105 汽車を見に来た女の子(花輪)
 
                    参考:鹿角市発行「花輪・尾去沢の民俗」
 
 このお話は、花輪にはじめて駅が出来て、汽車が通った時のことだそうです。
 一人の元気な男の子がおりましたが、それまでの乗物といえば、馬・馬車・人力車、冬
には馬そり、手でおすそりで、大ていの人は歩いたものだったのです。それが石炭をた
いて走る汽車というものが通るというので、町の人々は物めずらしさと喜びで、それは
それは大変なお祭りさわぎだったそうです。駅前の飾りつけや、さまざまの行事で大に
ぎやかだったので、男の子は一日中その催しものを見ましたが、汽車が煙をはいて走る
様子には強く感動し、
「大きくなったら、僕もあれに乗って遠くに行ってみたい」
と思ったそうです。
 
 その晩は、昼の疲れもあったのか、夕ごはんの後早く寝床に入ってぐっすり眠ったそ
うですが、フト目をさますと、まだ家の人方が起きていたので、好奇心の強いこの子は、
幸いに駅がすぐ近くだつたので、また祭りのあとが見たくなって、ソッと出かけたそう
です。ところが駅の前がひっそりして人気がなく、ただお月さまだけは明るく輝いてい
たとのこと……。
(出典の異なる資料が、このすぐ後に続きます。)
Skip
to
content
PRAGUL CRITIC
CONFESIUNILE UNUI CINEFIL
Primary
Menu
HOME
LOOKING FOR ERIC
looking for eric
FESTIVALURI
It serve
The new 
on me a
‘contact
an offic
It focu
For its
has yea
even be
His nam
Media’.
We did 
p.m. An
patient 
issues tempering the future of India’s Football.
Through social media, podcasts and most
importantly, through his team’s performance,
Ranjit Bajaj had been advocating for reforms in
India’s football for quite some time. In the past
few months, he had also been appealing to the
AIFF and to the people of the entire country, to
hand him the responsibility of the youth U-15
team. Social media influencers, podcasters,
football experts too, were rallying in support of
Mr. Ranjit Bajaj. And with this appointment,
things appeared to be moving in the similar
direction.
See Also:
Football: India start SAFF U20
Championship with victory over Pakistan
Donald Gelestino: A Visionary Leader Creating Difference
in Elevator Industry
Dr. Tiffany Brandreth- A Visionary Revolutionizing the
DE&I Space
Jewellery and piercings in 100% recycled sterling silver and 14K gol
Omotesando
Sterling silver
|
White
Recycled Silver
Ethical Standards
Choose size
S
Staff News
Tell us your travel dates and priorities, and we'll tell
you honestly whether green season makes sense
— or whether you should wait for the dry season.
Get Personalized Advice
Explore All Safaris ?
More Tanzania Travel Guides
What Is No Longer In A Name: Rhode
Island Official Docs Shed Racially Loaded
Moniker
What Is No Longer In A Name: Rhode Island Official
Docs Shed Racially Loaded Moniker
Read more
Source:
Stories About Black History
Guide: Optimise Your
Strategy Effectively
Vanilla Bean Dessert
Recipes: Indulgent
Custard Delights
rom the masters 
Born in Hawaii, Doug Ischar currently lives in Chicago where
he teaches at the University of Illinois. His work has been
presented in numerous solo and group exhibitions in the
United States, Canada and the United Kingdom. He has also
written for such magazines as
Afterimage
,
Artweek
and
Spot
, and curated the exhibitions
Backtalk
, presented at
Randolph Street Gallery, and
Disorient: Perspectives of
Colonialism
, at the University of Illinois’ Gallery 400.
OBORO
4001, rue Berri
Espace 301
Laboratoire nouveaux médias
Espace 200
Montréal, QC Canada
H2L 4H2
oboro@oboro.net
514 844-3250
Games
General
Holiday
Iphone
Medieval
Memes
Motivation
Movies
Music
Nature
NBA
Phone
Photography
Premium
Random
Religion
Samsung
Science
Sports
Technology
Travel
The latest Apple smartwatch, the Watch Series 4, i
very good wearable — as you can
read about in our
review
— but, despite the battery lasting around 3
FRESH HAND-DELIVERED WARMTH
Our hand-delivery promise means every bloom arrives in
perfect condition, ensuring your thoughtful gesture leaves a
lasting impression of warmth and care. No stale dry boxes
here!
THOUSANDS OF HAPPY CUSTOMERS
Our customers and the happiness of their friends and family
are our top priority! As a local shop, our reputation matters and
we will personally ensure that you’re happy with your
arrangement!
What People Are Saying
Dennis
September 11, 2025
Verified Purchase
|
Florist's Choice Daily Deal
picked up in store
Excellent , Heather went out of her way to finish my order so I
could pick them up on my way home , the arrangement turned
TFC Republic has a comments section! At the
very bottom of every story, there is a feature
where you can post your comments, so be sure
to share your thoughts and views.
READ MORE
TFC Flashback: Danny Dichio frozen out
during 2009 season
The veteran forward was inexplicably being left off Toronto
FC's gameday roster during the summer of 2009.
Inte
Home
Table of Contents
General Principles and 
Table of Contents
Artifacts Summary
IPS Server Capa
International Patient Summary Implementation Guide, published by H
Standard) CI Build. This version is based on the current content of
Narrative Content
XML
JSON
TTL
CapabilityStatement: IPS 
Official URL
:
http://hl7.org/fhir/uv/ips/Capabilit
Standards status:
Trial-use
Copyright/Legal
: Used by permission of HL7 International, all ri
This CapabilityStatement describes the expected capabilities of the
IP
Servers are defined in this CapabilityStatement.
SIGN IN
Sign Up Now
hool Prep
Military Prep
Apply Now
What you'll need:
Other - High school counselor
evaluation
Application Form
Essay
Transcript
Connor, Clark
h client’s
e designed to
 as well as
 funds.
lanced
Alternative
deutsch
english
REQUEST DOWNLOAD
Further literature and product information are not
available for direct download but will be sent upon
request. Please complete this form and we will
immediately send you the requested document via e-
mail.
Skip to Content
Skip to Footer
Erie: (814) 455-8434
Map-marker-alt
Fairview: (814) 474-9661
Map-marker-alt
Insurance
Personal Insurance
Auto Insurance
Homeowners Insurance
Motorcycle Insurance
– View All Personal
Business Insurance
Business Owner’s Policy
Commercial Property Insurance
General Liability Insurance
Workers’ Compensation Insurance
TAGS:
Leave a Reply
何だか淋しくなったので、
「もう帰るんべ」
としたとき、どこから来たのか、その男の子と同じ位の五六才程と思われる白い顔の女
の子が、赤い袴をはき、髪は牛若丸みたいなまげにゆって、駅のあたりをウロウロして
いたそうです。
 
「どこの子だべかな」
と立ちどまって見ていたら、チラッと目があい、びっくりしてゾッとしてしまいました。
その子の顔のあまりにきれいなのがかえって気味悪く、急にこわくなり、体が動かなく
なる程だったとか……。
 
 夢中で急いで家にかけこみ、夜なべしている母に話していたら、間もなく、
「パカッ、パカッ」
と馬の蹄の音がしたので、母は驚いた様子もなく、
「ホラ、蹄の音がするんだべ。お駒さんだな、その女の子はきっと産土ウブスナさんの神
さまだろうよ。汽車を見たくて子どものお姿になって、遠い東山からおいでになったん
だべな。神社で神様をおまもりしているお馬のお駒さんがお帰りが遅いので、きっとお
迎えに来られたのだべかな……。神さまのお姿を見たのだから、きっといいことがある
だろうな」
と言われても、ブルブルしていたら、
「さあ寝よう、何もこわいことは無いよ。もう神さまもお帰りになったんだし、安心し
て寝ろな」
 
 その夜は、ゆさしく言ってくれた母親と一緒に寝たそうですが、どんな夢を見たでし
ょうか。
 この少年は、それから何年たっても、又何十年も過ぎておじいさんになってからも、
このことが忘れられなく、妹や子ども、孫たちにも語り聞かせていたということです。